Kort nadat verbalisanten [verbalisant 3] en [verbalisant 4] de woning zijn binnengegaan hoorde [verbalisant 1] van [verbalisant 3] dat er een persoon is aangetroffen. [verbalisant 1] is toen samen met [verbalisant 2] via de bijkeuken, keuken, woonkamer en de televisiekamer naar de achterste ruimte in de woning gelopen. Op de grond ziet [verbalisant 1] een vrouw liggen. De vrouw ligt op haar buik met haar voeten richting de deuropening. Links naast de vrouw ligt een plas bloed. De armen van de vrouw liggen onder het lichaam. De vrouw heeft minimaal twee messteken in de rug. Links naast haar ligt een mes. Om de nek van de vrouw zit een elektriciteitssnoer. Bij haar ligt een op een afstandsbediening gelijkend voorwerp. De vrouw heeft tevens ernstige verwondingen op haar hoofd. De vrouw blijkt geen hartritme meer te hebben.
De dode vrouw blijkt [slachtoffer] te zijn en zij is de echtgenote van de man die de 112-melding heeft gedaan.
Letselbeschrijving en doodsoorzaak
Er is sectie verricht op het lichaam van [slachtoffer] om de doodsoorzaak te onderzoeken. Het sectierapport dat door arts en patholoog J. Fronczek op 3 september 2018 is opgemaakt wijst uit dat er sprake is van twee mogelijke doodsoorzaken die elk op zich of in combinatie het intreden van de dood kunnen verklaren, te weten:
3.
Letsels hals/nek inwendig en uitwendig
Er was aan de hals/nek een vrijwel horizontaal circulair verlopend snoerspoor met een breedte van circa 0,5 centimeter. In het snoerspoor was er centraal bleekheid van de huid, plaatselijk indroging en aan de randen (vage) rode huidverkleuring van in de huid gelegen bloeduitstorting. Er was in relatie met dit snoerspoor bloeduitstorting in de halsspieren en het vetweefsel links zij-achterwaarts, in de diepere halsspieren rechts voorwaarts en een dwars verlopende bandvormige bloeduitstorting in de hals- spieren voorwaarts ter hoogte van het schildkraakbeen.
4.
Scherprandige letsels (steek- en snijletsels
Er waren aan de romp twaalf steekletsels en aan de rechterkaakrand-overgang hals rechts één snijletsel. Van de steekletsels aan de romp bereikten er drie de lichaamsholten (waaronder letsels I en J):
- in relatie met letsel I aan de rug links was er onder andere perforatie van de linker- borstholte en de onderkwab van de linkerlong.

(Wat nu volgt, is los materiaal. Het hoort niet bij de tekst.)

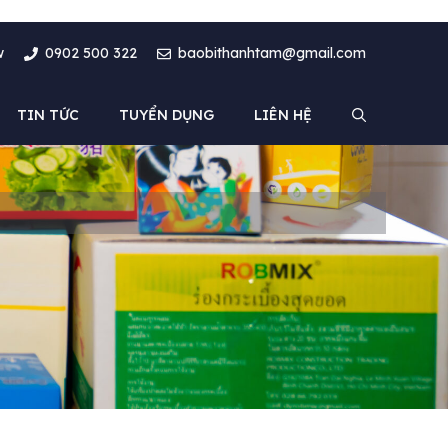
w
0902 500 322
baobithanhtam@gmail.com
TIN TỨC
TUYỂN DỤNG
LIÊN HỆ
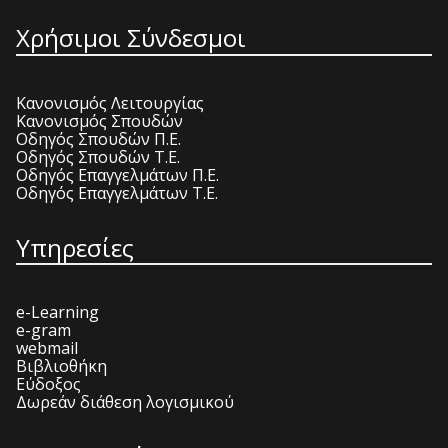
Χρήσιμοι Σύνδεσμοι
Κανονισμός Λειτουργίας
Κανονισμός Σπουδών
Οδηγός Σπουδών Π.Ε.
Οδηγός Σπουδών Τ.Ε.
Οδηγός Επαγγελμάτων Π.Ε.
Οδηγός Επαγγελμάτων Τ.Ε.
Υπηρεσίες
e-Learning
e-gram
webmail
Βιβλιοθήκη
Εύδοξος
Δωρεάν διάθεση λογισμικού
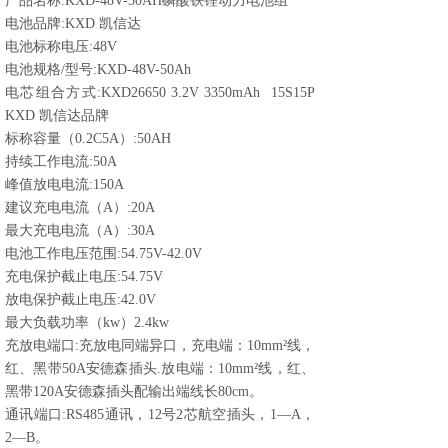
产品名称:KXD-48V-50AH磷酸铁锂动力电池组
电池品牌:KXD 凯信达
电池标称电压:48V
电池规格/型号:KXD-48V-50Ah
电芯组合方式:KXD26650 3.2V 3350mAh 15S15P
KXD 凯信达品牌
标称容量（0.2C5A）:50AH
持续工作电流:50A
峰值放电电流:150A
建议充电电流（A）:20A
最大充电电流（A）:30A
电池工作电压范围:54.75V-42.0V
充电保护截止电压:54.75V
放电保护截止电压:42.0V
最大负载功率（kw）2.4kw
充放电端口:充放电同端异口，充电端：10mm²线，
红、黑带50A安德森插头.放电端：10mm²线，红、
黑带120A安德森插头配输出端线长80cm。
通讯端口:RS485通讯，12号2芯航空插头，1—A，
2—B。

Er was circa 350 milliliter bloed in de linkerborstholte;
- in relatie met letsel J aan de romp rechts was er onder andere perforatie van de rechterborstholte (met beschadiging van de negende rib rechts zijwaarts), de onder-kwab van de rechterlong, het middenrif en de rechterleverkwab. Er was circa 250 milliliter bloed in de rechterborstholte en circa 50 milliliter bloed in de buikholte.
Deze letsels zijn als volgt geïnterpreteerd:
1. Aan de hals /nek was rondom een snoerspoor met inwendig bloeduitstortingen in de weke delen van de hals. Deze letsels waren gezien de bloeduitstortingen bij leven ontstaan als gevolg van inwerking van uitwendig mechanisch omsnoerend, samendrukkend geweld op de hals/ nek, goed passend bij ligatuurstrangulatie (ligeren door het aantrekken met een structuur, (partiële) verhanging), al of niet in combinatie met stomp botsend geweld op de hals en al of niet in combinatie met manuele strangulatie. Het intreden van de dood kan goed worden verklaard door verwikkelingen van bovengenoemd geweld op de hals als gevolg van zuurstofgebrek in de hersenen (cerebrale hypoxie) en/of ‘nerve effects’ te weten sinus carotis reflex met als gevolg hartritmestoornissen. (…)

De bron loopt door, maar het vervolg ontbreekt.